J'ai levé un sourcil, un curé qui vous parle de son ménage c'est plutôt surprenant. Il avait l'air jeune de près, beaucoup plus qu'à la messe. Son visage était régulier mais il y avait une certaine mollesse dans la bouche et le menton, un côté poupon qui n'avait pas disparu, presque comique avec sa raie de côté bien plaquée. Un vieux petit garçon, c'est ce que je me suis dit en le voyant. Je l'imaginais tout à fait bêler au milieu des petits chanteurs à la croix de bois, tout cela sentait la bondieuserie et la bonne pensée, tout ce que je détestais.

- Oui, c'est pour notre fille Clara, elle a deux mois, on souhaiterait la faire baptiser, a répondu Guillaume.

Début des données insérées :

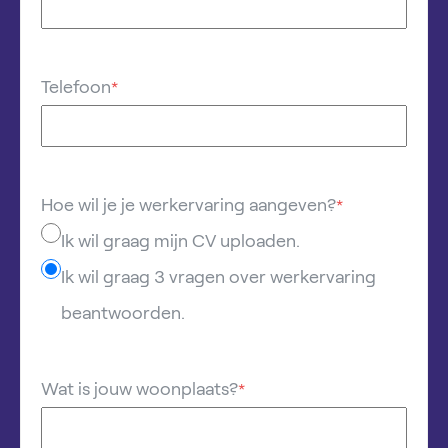
Telefoon
*
Hoe wil je je werkervaring aangeven?
*
Ik wil graag mijn CV uploaden.
Ik wil graag 3 vragen over werkervaring
beantwoorden.
Wat is jouw woonplaats?
*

- Elle est mignonne, a enfin souri le prêtre. Pour tout vous dire, ce sera mon premier baptême.

Guillaume et moi nous nous sommes regardés, un peu surpris, et le curé a repris :

- Mais il n'y aura pas de problème, rassurez-vous. Vous souhaitez faire ça quand ?

- Au printemps. Il y a le temps encore, mais on préfère anticiper sur la date.

- Oh, ça ira a priori, je n'ai pas tant de demandes que ça, c'est une toute petite ville ici.

- Mais vous n'êtes pas ici tout le temps, non ?

- Non, c'est vrai. J'officie dans plusieurs paroisses de la région, c'est un peu compliqué parfois. Mais là vous vous y prenez bien à l'avance, c'est parfait.

- C'est vous qui avez choisi de venir ici ? a interrogé Guillaume et je l'ai poussé de coude, quelle question bizarre.

- Non, c'est le diocèse qui nomme, mais je ne viens pas de très loin, en fait. Je suis originaire de la Haute Marne.

- Oui, je crois que nous sommes parents… éloignés, a précisé Guillaume.

- Ah oui ? C'est possible, votre nom m'était vaguement familier. On aurait pas été scouts ensemble ?

- C'est possible, oui…

Guillaume a embrayé sur la généalogie de sa famille et ils ont eu l'air de se reconnaître, j'ai décroché en regardant un portrait du Christ sur la croix. Les plaies apparentes laissaient suinter le sang, j'ai frissonné. Soudain ils paraissaient proches l'un de l'autre, presque cousins, tout cela me déplaisait fortement, je ne comptais pas m'investir dans cette branche-là, pas question.

- Qu'est-ce qui vous pousse à baptiser cette enfant ? a-t-il demandé d'un coup, en fronçant les sourcils.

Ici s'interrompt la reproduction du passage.